What is expected - From the data below, copy each line that includes the word "desempenho".

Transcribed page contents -
********************
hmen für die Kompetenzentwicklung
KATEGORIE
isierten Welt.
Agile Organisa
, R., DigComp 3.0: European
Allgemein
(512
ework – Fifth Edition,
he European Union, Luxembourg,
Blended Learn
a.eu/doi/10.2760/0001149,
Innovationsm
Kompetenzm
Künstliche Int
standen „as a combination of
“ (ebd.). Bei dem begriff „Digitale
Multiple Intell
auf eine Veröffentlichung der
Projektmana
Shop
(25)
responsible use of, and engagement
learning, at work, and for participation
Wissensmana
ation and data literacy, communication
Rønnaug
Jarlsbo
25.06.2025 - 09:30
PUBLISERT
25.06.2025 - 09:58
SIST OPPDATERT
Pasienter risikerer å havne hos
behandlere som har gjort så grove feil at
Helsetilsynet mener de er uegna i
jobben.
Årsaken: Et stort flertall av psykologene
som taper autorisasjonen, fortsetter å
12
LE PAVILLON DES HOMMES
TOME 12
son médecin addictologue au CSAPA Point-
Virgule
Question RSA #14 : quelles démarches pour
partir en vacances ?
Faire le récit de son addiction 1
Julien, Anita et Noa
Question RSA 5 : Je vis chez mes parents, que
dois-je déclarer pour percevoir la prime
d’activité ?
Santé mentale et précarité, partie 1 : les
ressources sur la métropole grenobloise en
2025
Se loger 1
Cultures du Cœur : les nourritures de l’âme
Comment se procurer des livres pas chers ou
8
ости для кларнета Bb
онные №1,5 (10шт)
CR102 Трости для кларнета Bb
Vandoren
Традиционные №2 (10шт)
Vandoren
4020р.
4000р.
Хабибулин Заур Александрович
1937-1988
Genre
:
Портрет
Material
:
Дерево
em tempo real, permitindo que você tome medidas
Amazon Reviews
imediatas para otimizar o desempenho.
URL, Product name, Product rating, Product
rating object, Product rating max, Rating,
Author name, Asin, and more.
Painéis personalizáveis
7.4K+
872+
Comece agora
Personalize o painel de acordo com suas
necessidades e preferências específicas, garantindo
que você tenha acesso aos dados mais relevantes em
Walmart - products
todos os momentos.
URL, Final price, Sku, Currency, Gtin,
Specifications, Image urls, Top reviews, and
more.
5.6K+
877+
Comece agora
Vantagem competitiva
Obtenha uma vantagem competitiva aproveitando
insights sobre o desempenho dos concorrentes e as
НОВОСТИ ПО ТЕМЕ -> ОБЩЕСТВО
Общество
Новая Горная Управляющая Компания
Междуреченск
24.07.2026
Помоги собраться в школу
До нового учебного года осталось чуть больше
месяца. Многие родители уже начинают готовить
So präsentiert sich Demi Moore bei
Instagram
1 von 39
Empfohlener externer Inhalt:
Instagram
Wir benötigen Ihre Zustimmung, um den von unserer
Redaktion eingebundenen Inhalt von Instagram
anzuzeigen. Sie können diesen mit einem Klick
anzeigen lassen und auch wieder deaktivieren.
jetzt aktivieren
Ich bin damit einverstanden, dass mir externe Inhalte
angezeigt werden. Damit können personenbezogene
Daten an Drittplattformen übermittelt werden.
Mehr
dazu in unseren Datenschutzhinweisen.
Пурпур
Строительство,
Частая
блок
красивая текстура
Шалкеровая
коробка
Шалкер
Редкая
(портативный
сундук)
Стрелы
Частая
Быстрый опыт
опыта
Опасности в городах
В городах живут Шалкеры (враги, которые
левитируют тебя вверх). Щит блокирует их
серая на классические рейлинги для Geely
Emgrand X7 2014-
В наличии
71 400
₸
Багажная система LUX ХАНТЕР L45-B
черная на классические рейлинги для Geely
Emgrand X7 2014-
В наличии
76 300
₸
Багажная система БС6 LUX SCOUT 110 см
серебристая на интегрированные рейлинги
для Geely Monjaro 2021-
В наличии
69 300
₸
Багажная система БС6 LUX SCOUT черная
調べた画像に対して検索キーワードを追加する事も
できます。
********************
Answer to the problem -
imediatas para otimizar o desempenho.
insights sobre o desempenho dos concorrentes e as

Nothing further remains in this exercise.